So here i am, writing on this empty wall at 2-ish am.
I dunno whats going on with my sleep pattern nowadays, but some days like today, that insomnia thingy hit me.
Im writing from my phone now so pls bear with me.
Currently listening to payung teduh - utk perempuan yg sedang didlm pelukan.
Shit im never getting tired of this song really.
My mood and emotion was like a haywire nowadays i reckon.
Like tonite, like why i am feeling all melodramatic fool like a broken hearted teenager like i just fall out of love like it was yesterday nih? Hah? Hishhhhh!

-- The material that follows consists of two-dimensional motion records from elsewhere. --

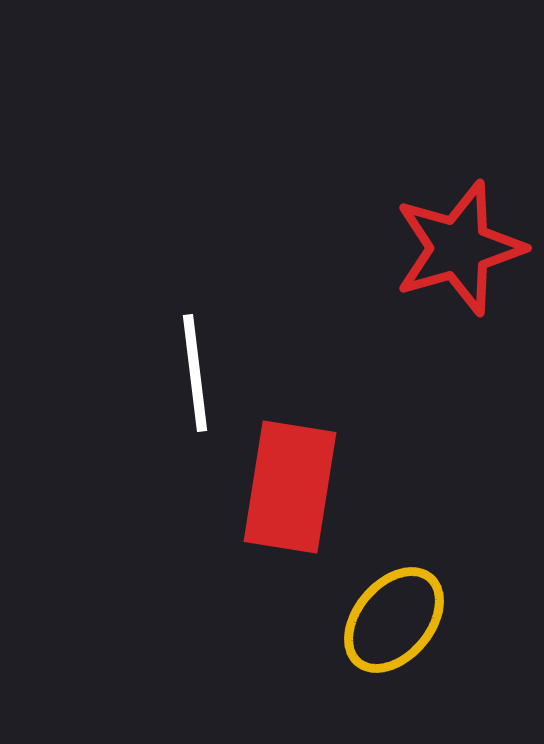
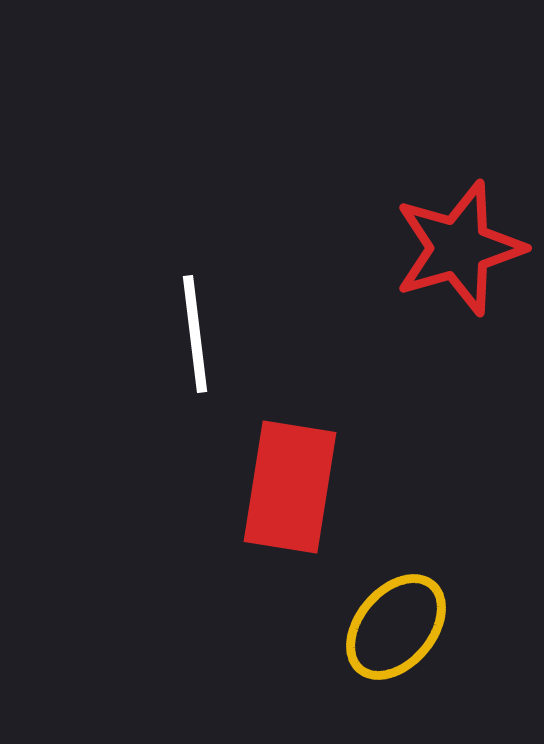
white line: moved 39 px up
yellow ellipse: moved 2 px right, 7 px down
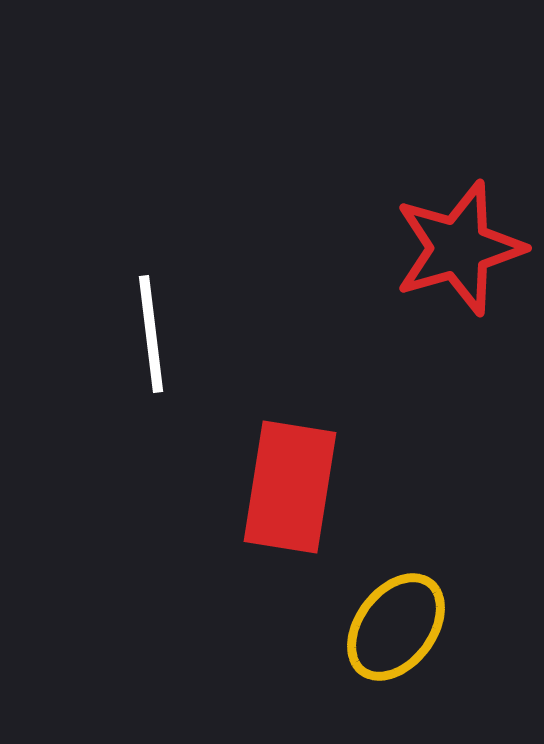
white line: moved 44 px left
yellow ellipse: rotated 3 degrees counterclockwise
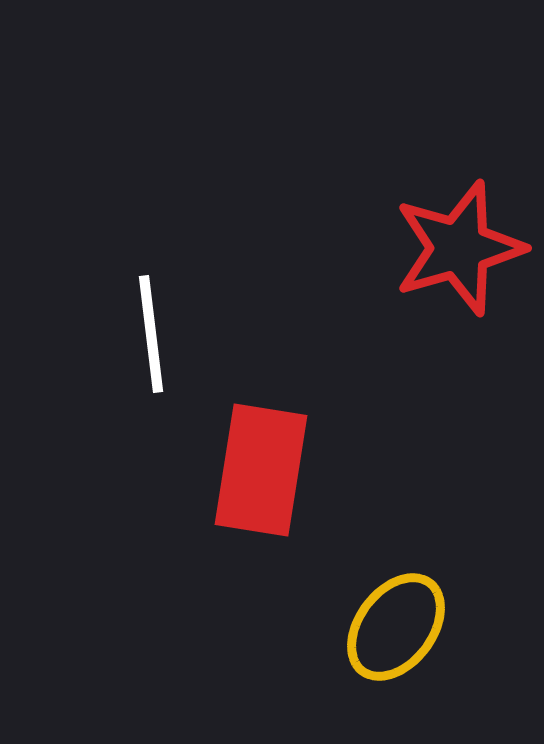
red rectangle: moved 29 px left, 17 px up
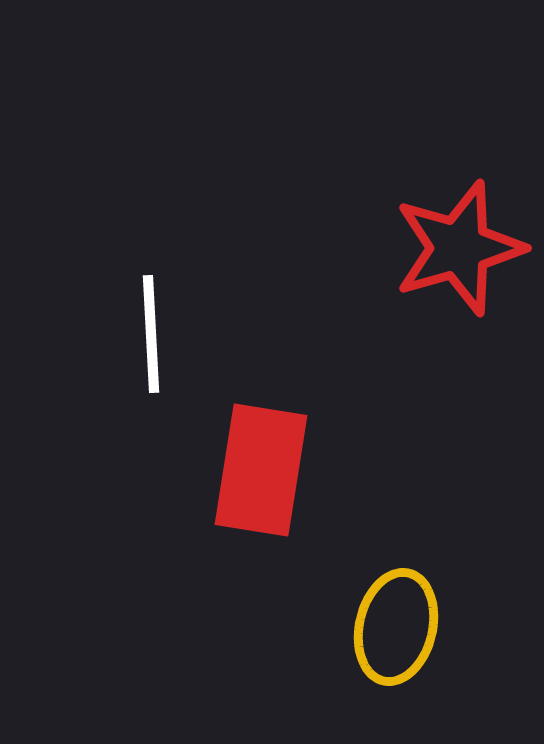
white line: rotated 4 degrees clockwise
yellow ellipse: rotated 24 degrees counterclockwise
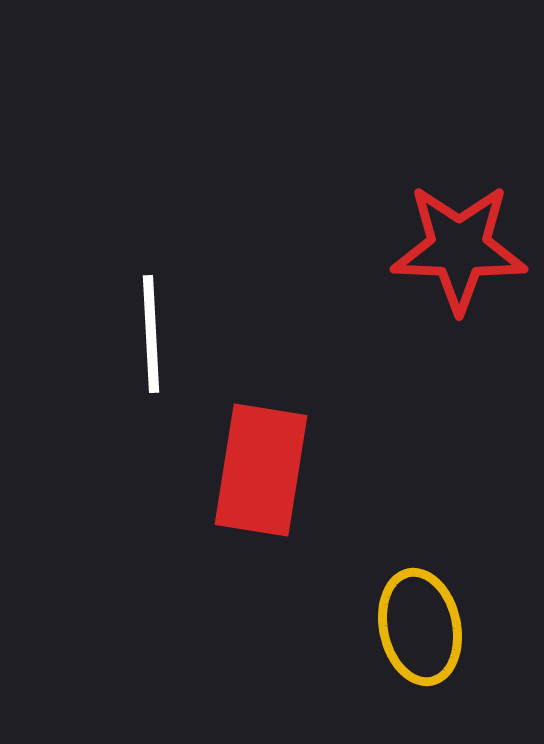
red star: rotated 18 degrees clockwise
yellow ellipse: moved 24 px right; rotated 25 degrees counterclockwise
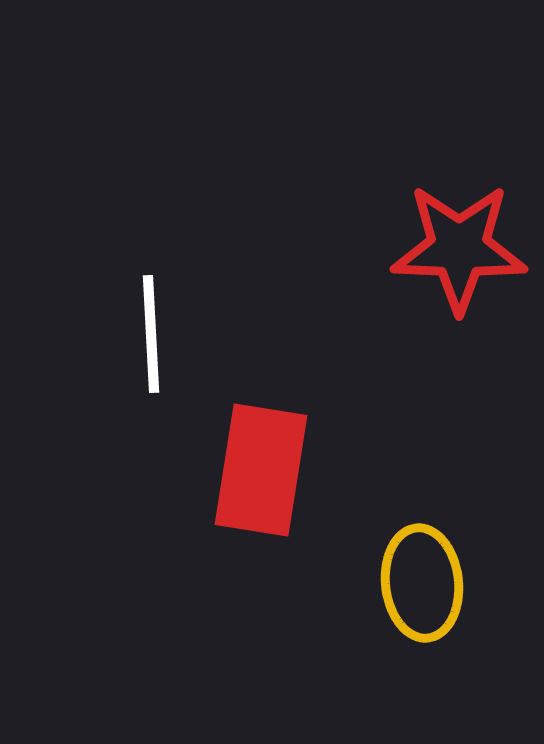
yellow ellipse: moved 2 px right, 44 px up; rotated 6 degrees clockwise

Even vivi agrees with me, he normally sneak into my room to sleep (normally because he loves me, actually because he wanted to escape kakashi & netzuko, those 2 little brats are at their kitties age, naughty as hell).
But not tonite. Tonite, like he can hear me emo-ing inside, he chose to ignore me whenever i open my door.
He just sit still at the toilet door, dont even bother to look at me. How ungrateful! But still, i’ll go to him and kiss him.
Bak kata people in fb-page “kucing sepahkan apa hari ini”, kakak dah kene sifir (sihir) kucing.
Another story for another post.
Back to vivi, yup, tonite he ditch me, making me felt more melancholic all by myself. Begittuh.
I should just stop.
All this emo writing will only make people in hiatus with me, taking all the laughing credits.